Write out the entire listing below exactly as it appears, minus any pictures.

*** Block opens ***

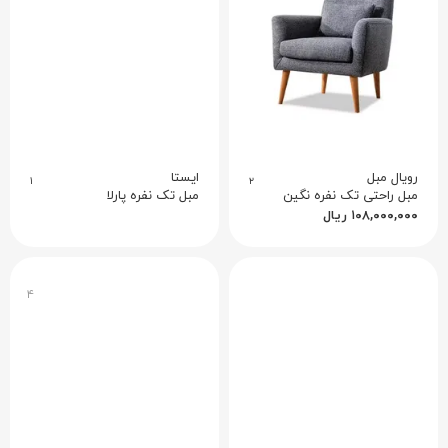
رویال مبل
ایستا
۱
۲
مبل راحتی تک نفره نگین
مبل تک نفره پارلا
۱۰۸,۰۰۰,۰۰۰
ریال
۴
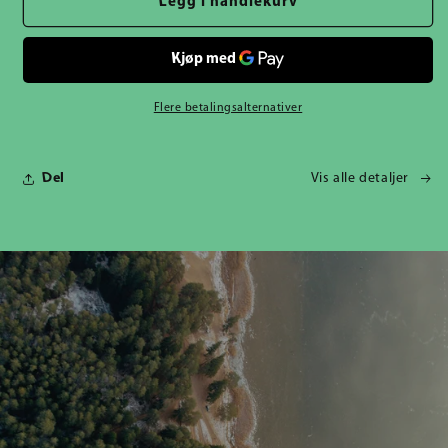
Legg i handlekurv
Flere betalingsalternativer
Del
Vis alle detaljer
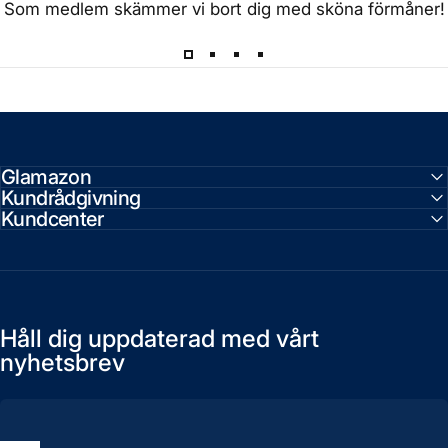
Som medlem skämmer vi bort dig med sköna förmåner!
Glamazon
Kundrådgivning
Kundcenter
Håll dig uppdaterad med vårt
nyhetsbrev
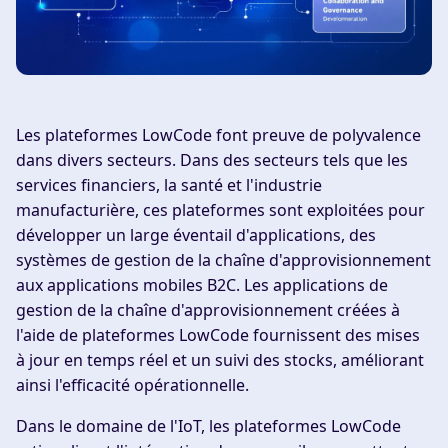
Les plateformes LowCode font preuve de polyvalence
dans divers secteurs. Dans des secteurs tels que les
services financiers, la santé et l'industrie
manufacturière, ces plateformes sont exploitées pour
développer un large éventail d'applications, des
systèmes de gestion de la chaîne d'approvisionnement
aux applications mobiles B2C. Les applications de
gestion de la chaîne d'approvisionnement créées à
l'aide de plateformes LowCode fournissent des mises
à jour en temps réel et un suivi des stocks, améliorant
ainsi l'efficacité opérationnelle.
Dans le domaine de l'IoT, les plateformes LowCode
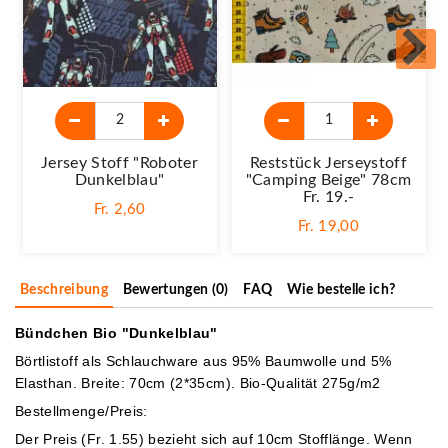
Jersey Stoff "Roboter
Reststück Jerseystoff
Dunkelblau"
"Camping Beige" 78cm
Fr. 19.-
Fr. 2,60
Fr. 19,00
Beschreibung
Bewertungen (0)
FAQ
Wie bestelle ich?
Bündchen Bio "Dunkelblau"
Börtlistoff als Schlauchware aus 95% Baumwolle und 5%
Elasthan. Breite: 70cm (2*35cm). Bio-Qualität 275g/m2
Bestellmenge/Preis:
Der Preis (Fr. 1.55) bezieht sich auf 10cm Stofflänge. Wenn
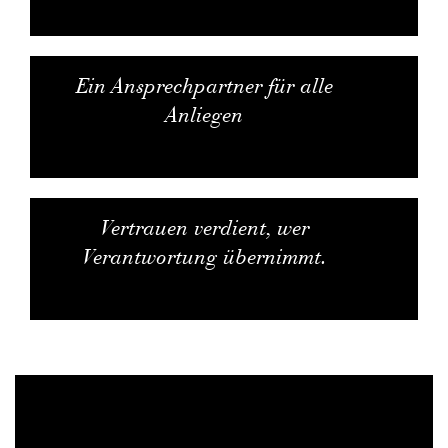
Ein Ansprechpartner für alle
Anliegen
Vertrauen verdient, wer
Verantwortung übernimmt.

*** Block closes ***

§ **TASK SOLUTION**
رویال مبل
ایستا
۱
۲
مبل راحتی تک نفره نگین
مبل تک نفره پارلا
۱۰۸,۰۰۰,۰۰۰
ریال
۴
Legg i handlekurv
Flere betalingsalternativer
Del
Vis alle detaljer
Som medlem skämmer vi bort dig med sköna förmåner!
Glamazon
Kundrådgivning
Kundcenter
Håll dig uppdaterad med vårt
nyhetsbrev
Les plateformes LowCode font preuve de polyvalence
dans divers secteurs. Dans des secteurs tels que les
services financiers, la santé et l'industrie
manufacturière, ces plateformes sont exploitées pour
développer un large éventail d'applications, des
systèmes de gestion de la chaîne d'approvisionnement
aux applications mobiles B2C. Les applications de
gestion de la chaîne d'approvisionnement créées à
l'aide de plateformes LowCode fournissent des mises
à jour en temps réel et un suivi des stocks, améliorant
ainsi l'efficacité opérationnelle.
Dans le domaine de l'IoT, les plateformes LowCode
Jersey Stoff "Roboter
Reststück Jerseystoff
Dunkelblau"
"Camping Beige" 78cm
Fr. 19.-
Fr. 2,60
Fr. 19,00
Beschreibung
Bewertungen (0)
FAQ
Wie bestelle ich?
Bündchen Bio "Dunkelblau"
Börtlistoff als Schlauchware aus 95% Baumwolle und 5%
Elasthan. Breite: 70cm (2*35cm). Bio-Qualität 275g/m2
Bestellmenge/Preis:
Der Preis (Fr. 1.55) bezieht sich auf 10cm Stofflänge. Wenn
Ein Ansprechpartner für alle
Anliegen
Vertrauen verdient, wer
Verantwortung übernimmt.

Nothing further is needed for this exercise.